The number of adult foreign language speakers in the United States and the mandates of the Affordable Care Act have now paved the way for the more active involvement of medical interpreters in the healthcare industry.

A rise in numbers

In the past, medical interpreters facilitated two-way communication between adult patients and their doctors. Today, very few children with limited English language skills are insured under the Affordable Care Act or ACA. In view of this, medical interpreters are often called to remove the language barriers for pediatric patients who have limited proficiency in the English language. Studies have shown positive results for adult Limited English Proficient (LEP) patients when their communication is facilitated by an interpreter. Likewise positive outcomes have been recorded, showing that when the language barrier between doctors and their adult patients is removed, inappropriate treatment and misdiagnosis are eliminated.

Different situation with a child patient

When the patient is a child and the parents have limited proficiency in the English language, it often leads to children staying longer in the hospital. There had been studies conducted showing that on the average, inpatients in pediatric care stay about 60 percent longer when their parents lack fluency in the English language.

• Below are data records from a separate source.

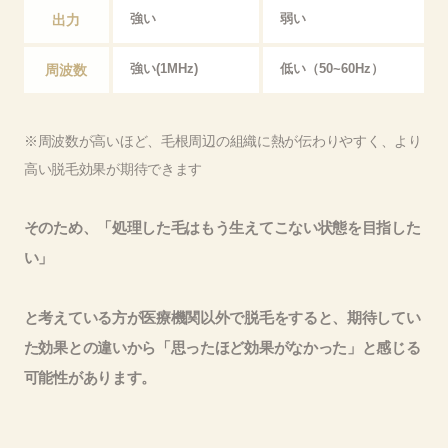
出力
強い
弱い
周波数
強い(1MHz)
低い（50~60Hz）
※周波数が高いほど、毛根周辺の組織に熱が伝わりやすく、より
高い脱毛効果が期待できます
そのため、「処理した毛はもう生えてこない状態を目指した
い」
と考えている方が医療機関以外で脱毛をすると、期待してい
た効果との違いから「思ったほど効果がなかった」と感じる
可能性があります。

With the help of medical interpreters, the number of children spending longer stays in hospitals are slowly getting reduced.

Higher demand for professional interpreters and translators

According to the U.S. Bureau of Labor statistics, the demand for professional translators and interpreters in general is expected to have a 29 percent increase from 2014 until 2024. This projected average job growth for language services is faster than any other occupation. This will be driven by the larger increases in the presence of non-English speakers in the United States and increasing globalization. Likewise, the bureau also projects that the demand will be for translators and interpreters who have received certification.